Someone earlier was thinking that high endpoint-only acceleration would give shorter transit time than 1g continuous acceleration. My own intuition is that any external mechanism (railgun) that is suitably compact will operate briefly, before the ship leaves the mechanism. Continuous acceleration builds up over time and you have the entire voyage to use it. So, there is no way that a gun will get a ship to its destination (or to the half way point, where both craft use the same on-board engine to show down) sooner than the 1g engine.

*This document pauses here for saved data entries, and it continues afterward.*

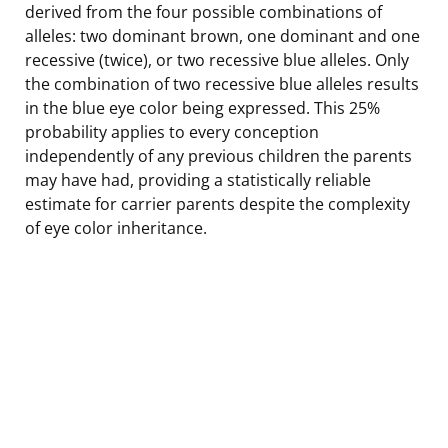
derived from the four possible combinations of
alleles: two dominant brown, one dominant and one
recessive (twice), or two recessive blue alleles. Only
the combination of two recessive blue alleles results
in the blue eye color being expressed. This 25%
probability applies to every conception
independently of any previous children the parents
may have had, providing a statistically reliable
estimate for carrier parents despite the complexity
of eye color inheritance.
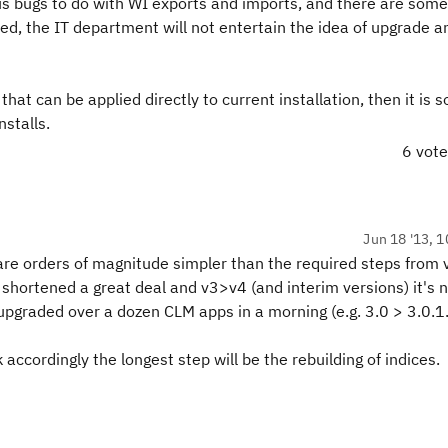
s bugs to do with WI exports and imports, and there are some
ed, the IT department will not entertain the idea of upgrade 
that can be applied directly to current installation, then it is 
nstalls.
6 vot
Jun 18 '13, 1
re orders of magnitude simpler than the required steps from 
shortened a great deal and v3>v4 (and interim versions) it's n
pgraded over a dozen CLM apps in a morning (e.g. 3.0 > 3.0.1
 accordingly the longest step will be the rebuilding of indices.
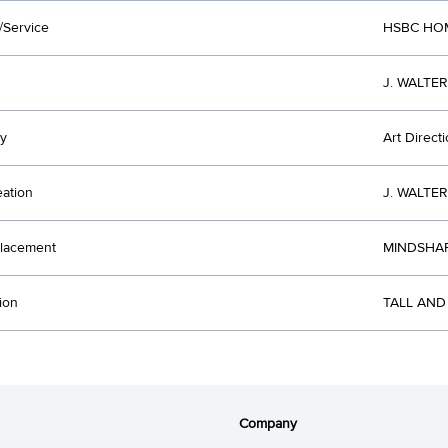
/Service
HSBC HO
J. WALTE
y
Art Direct
eation
J. WALTE
lacement
MINDSHAR
ion
TALL AND
Company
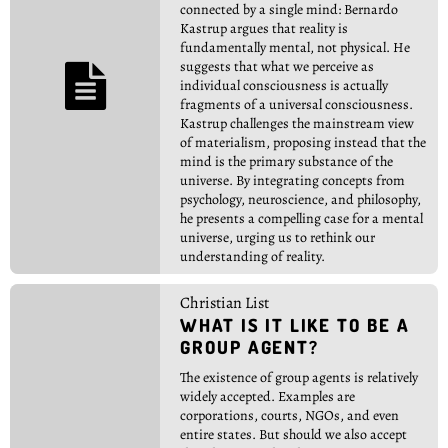
connected by a single mind: Bernardo
Kastrup argues that reality is
fundamentally mental, not physical. He
suggests that what we perceive as

individual consciousness is actually
fragments of a universal consciousness.
Kastrup challenges the mainstream view
of materialism, proposing instead that the
mind is the primary substance of the
universe. By integrating concepts from
psychology, neuroscience, and philosophy,
he presents a compelling case for a mental
universe, urging us to rethink our
understanding of reality.
Christian List
WHAT IS IT LIKE TO BE A
GROUP AGENT?
The existence of group agents is relatively
widely accepted. Examples are
corporations, courts, NGOs, and even
entire states. But should we also accept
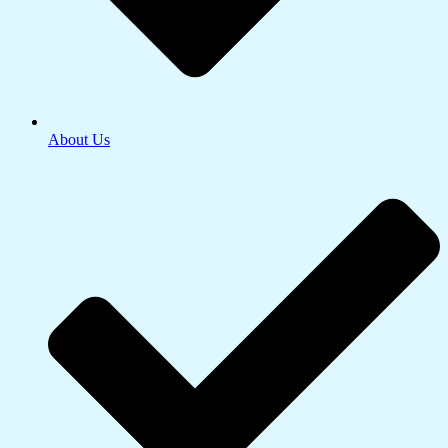
About Us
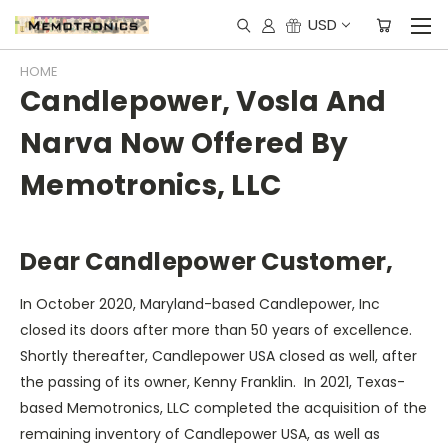
USD
HOME
Candlepower, Vosla And
Narva Now Offered By
Memotronics, LLC
Dear Candlepower Customer,
In October 2020, Maryland-based Candlepower, Inc
closed its doors after more than 50 years of excellence.
Shortly thereafter, Candlepower USA closed as well, after
the passing of its owner, Kenny Franklin. In 2021, Texas-
based Memotronics, LLC completed the acquisition of the
remaining inventory of Candlepower USA, as well as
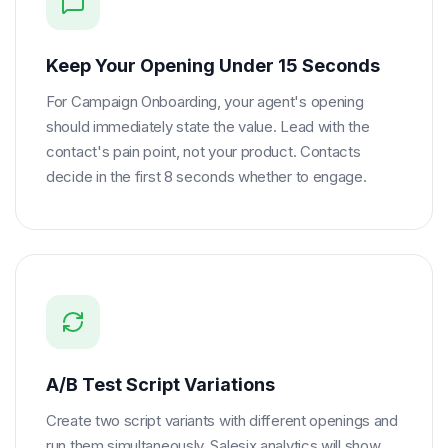
Keep Your Opening Under 15 Seconds
For Campaign Onboarding, your agent's opening
should immediately state the value. Lead with the
contact's pain point, not your product. Contacts
decide in the first 8 seconds whether to engage.
A/B Test Script Variations
Create two script variants with different openings and
run them simultaneously. Salesix analytics will show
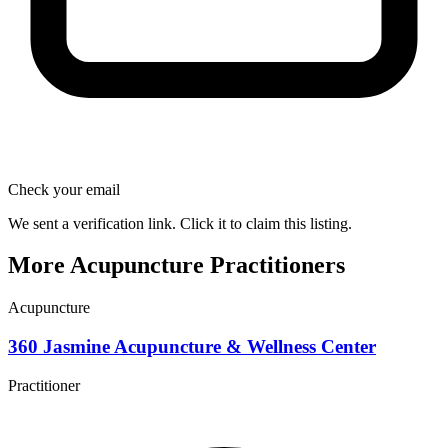
Check your email
We sent a verification link. Click it to claim this listing.
More Acupuncture Practitioners
Acupuncture
360 Jasmine Acupuncture & Wellness Center
Practitioner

In terms of on-ship proper time, there is not the same speed limit. From the outside world, two ships traveling at near the speed of light will take the same time to transit. But on board, the one with higher dilation will experience less time during flight. So more is still better, from the passengers' point of view.
The advantage of something like a slingshot or external flinger of any kind is that you leave the engine behind and don't have to carry all that weight and fuel, and you can use conservation of round-trip counter momentum to reduce the actual energy needed. So even if you could build 1g craft, that would be the luxury passenger liner, while Walmart cargo would use the rotating tether for raw materials in one direction and finished goods in the other.